Aim: To examine the role of natural language processing (NLP) in supporting business processes by reliably transforming user-submitted unstructured textual data, specifically requests for medicines, into standardized product entries.
Methods: We collected a dataset of 24 medicine requests which we then processed using a Python-based pipeline that combined preprocessing, BERT embeddings, and fuzzy string matching.
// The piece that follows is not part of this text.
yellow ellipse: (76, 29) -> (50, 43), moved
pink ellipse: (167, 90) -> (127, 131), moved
In this context, association refers to correctly linking a free-text request to a database entry, where impact is measured through accuracy, precision, recall, and F1-score; natural language refers to the unstructured text provided by users; processing denotes the computational steps used to clean, tokenize, and match the data; and the business process involves transforming user-submitted unstructured requests into structured database records.
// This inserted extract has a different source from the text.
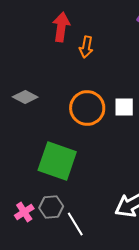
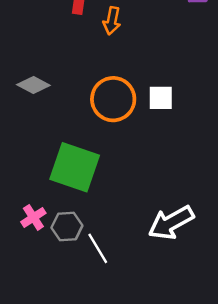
pink cross: (24, 212) -> (33, 217), moved

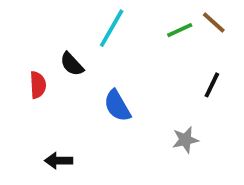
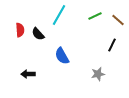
brown line: (214, 23) -> (118, 20), moved
red semicircle: (38, 85) -> (20, 30), moved
black arrow: (59, 161) -> (28, 74), moved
Results: At a similarity threshold of 95%, the model achieved 0.94 accuracy, 0.89 precision, 1.0 recall, and an F1-score of 0.941. When the threshold was reduced to 85%, performance dropped to 0.25 accuracy, mainly due to false duplicate matches. The model consistently standardized strength and form (e.g., “500 mg tab” → “500 mg Tablet”). Errors occurred when distinct medicines had highly similar names.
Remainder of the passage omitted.